A BOOKLET teaching babies how to use “swine language” to tell their parents if they are feeling unwell has been published by a Scottish childcare specialist.

Yvonne Lavelle has adapted a previous book on sign language for kids to enable babies to describe the symptoms of swine flu to their parents.

It is called “Swine Flu Signs” and tells parents how to encourage their babies to express their feelings better.

The author said: “I have found that the babies become less frustrated – they can communicate more specifically what they are feeling if they want a hug or are feeling hot and tired.“It’s about saying to parents that if you give your small child or baby a few weeks and teach them these signs, they will be able to tell you what is actually wrong with them.

“You can pick that up and highlight if a child is suffering rather than a baby just crying.”

“It has been proven that the kids who are taught this go on to have higher IQs and read more.

“But at the same time it’s really good fun to learn and use teddy bears and puppets.

“Implementing or teaching simple signs into child’s day.
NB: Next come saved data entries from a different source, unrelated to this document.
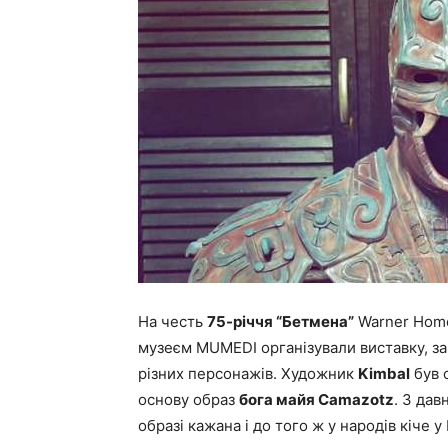
На честь
75-річчя “Бетмена”
Warner Home
музеєм MUMEDI організували виставку, з
різних персонажів. Художник
Kimbal
був о
основу образ
бога майя Camazotz
. З дав
образі кажана і до того ж у народів кіче 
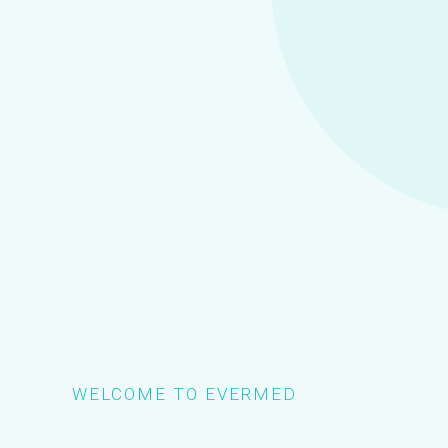
Lewati
ke
konten
WELCOME TO EVERMED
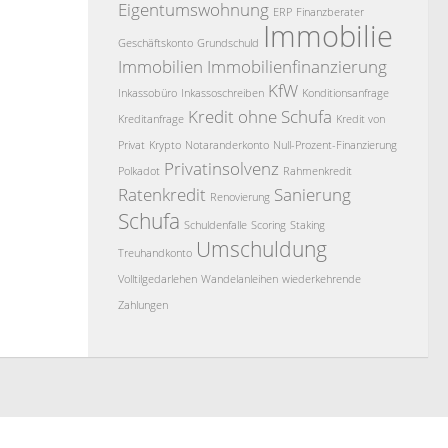
Eigentumswohnung
ERP
Finanzberater
Immobilie
Geschäftskonto
Grundschuld
Immobilien
Immobilienfinanzierung
KfW
Inkassobüro
Inkassoschreiben
Konditionsanfrage
Kredit ohne Schufa
Kreditanfrage
Kredit von
Privat
Krypto
Notaranderkonto
Null-Prozent-Finanzierung
Privatinsolvenz
Polkadot
Rahmenkredit
Ratenkredit
Sanierung
Renovierung
Schufa
Schuldenfalle
Scoring
Staking
Umschuldung
Treuhandkonto
Volltilgedarlehen
Wandelanleihen
wiederkehrende
Zahlungen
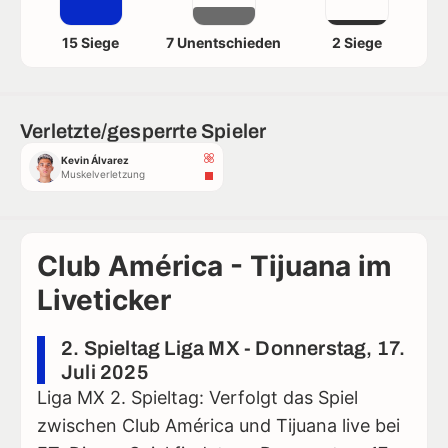
15 Siege
7 Unentschieden
2 Siege
Verletzte/gesperrte Spieler
Kevin Álvarez
Muskelverletzung
Club América - Tijuana im
Liveticker
2. Spieltag Liga MX - Donnerstag, 17.
Juli 2025
Liga MX 2. Spieltag: Verfolgt das Spiel
zwischen Club América und Tijuana live bei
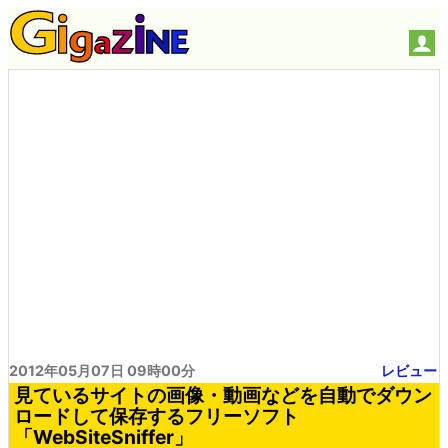
2012年05月07日 09時00分
レビュー
見ているサイトの画像・動画などを自動でダウン
ロードして保存するフリーソフト
「WebSiteSniffer」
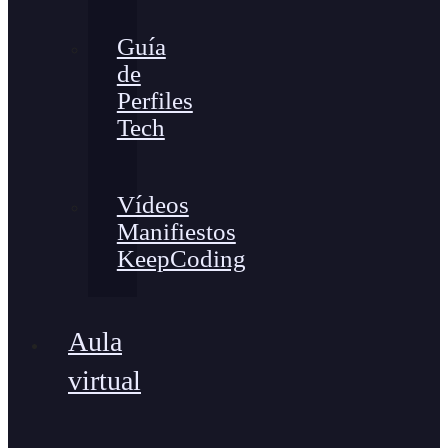
Guía
de
Perfiles
Tech
Vídeos
Manifiestos
KeepCoding
Aula
virtual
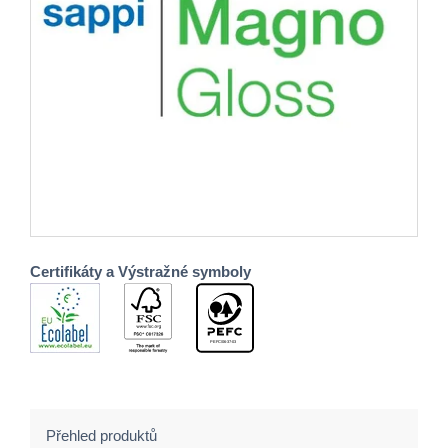
Certifikáty a Výstražné symboly
Přehled produktů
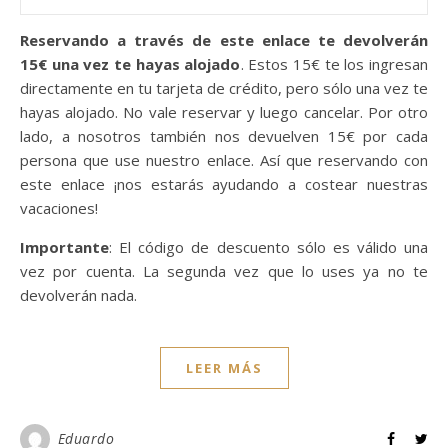
Reservando a través de este enlace te devolverán
15€ una vez te hayas alojado
. Estos 15€ te los ingresan
directamente en tu tarjeta de crédito, pero sólo una vez te
hayas alojado. No vale reservar y luego cancelar. Por otro
lado, a nosotros también nos devuelven 15€ por cada
persona que use nuestro enlace. Así que reservando con
este enlace ¡nos estarás ayudando a costear nuestras
vacaciones!
Importante
: El código de descuento sólo es válido una
vez por cuenta. La segunda vez que lo uses ya no te
devolverán nada.
LEER MÁS
Eduardo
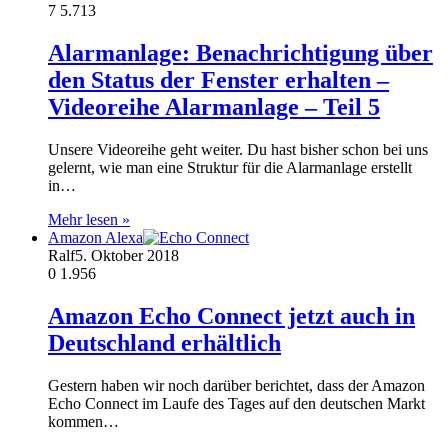
7
5.713
Alarmanlage: Benachrichtigung über
den Status der Fenster erhalten –
Videoreihe Alarmanlage – Teil 5
Unsere Videoreihe geht weiter. Du hast bisher schon bei uns
gelernt, wie man eine Struktur für die Alarmanlage erstellt
in…
Mehr lesen »
Amazon Alexa
Ralf
5. Oktober 2018
0
1.956
Amazon Echo Connect jetzt auch in
Deutschland erhältlich
Gestern haben wir noch darüber berichtet, dass der Amazon
Echo Connect im Laufe des Tages auf den deutschen Markt
kommen…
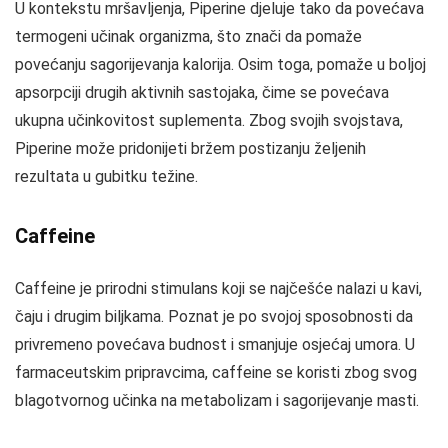
U kontekstu mršavljenja, Piperine djeluje tako da povećava
termogeni učinak organizma, što znači da pomaže
povećanju sagorijevanja kalorija. Osim toga, pomaže u boljoj
apsorpciji drugih aktivnih sastojaka, čime se povećava
ukupna učinkovitost suplementa. Zbog svojih svojstava,
Piperine može pridonijeti bržem postizanju željenih
rezultata u gubitku težine.
Caffeine
Caffeine je prirodni stimulans koji se najčešće nalazi u kavi,
čaju i drugim biljkama. Poznat je po svojoj sposobnosti da
privremeno povećava budnost i smanjuje osjećaj umora. U
farmaceutskim pripravcima, caffeine se koristi zbog svog
blagotvornog učinka na metabolizam i sagorijevanje masti.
It makes sense that children should learn this anyway.”

But Belinda Phipps from the National Childbirth Trust says that most parents don’t need to teach their children ‘swine language’.

She said: “Usually that is because the baby stops eating very much or feels hot.

“They (parents) just know because they don’t look right and are a bit listless and off-colour – mostly parents don’t need more than that.”

The original book, Kiddisign has sold over 4,000 copies in the US and the swine flu guide is set to sell several times that.

So far 32 people in the UK have died after contracting swine flu and 22 Brits around the world are currently in quarantine.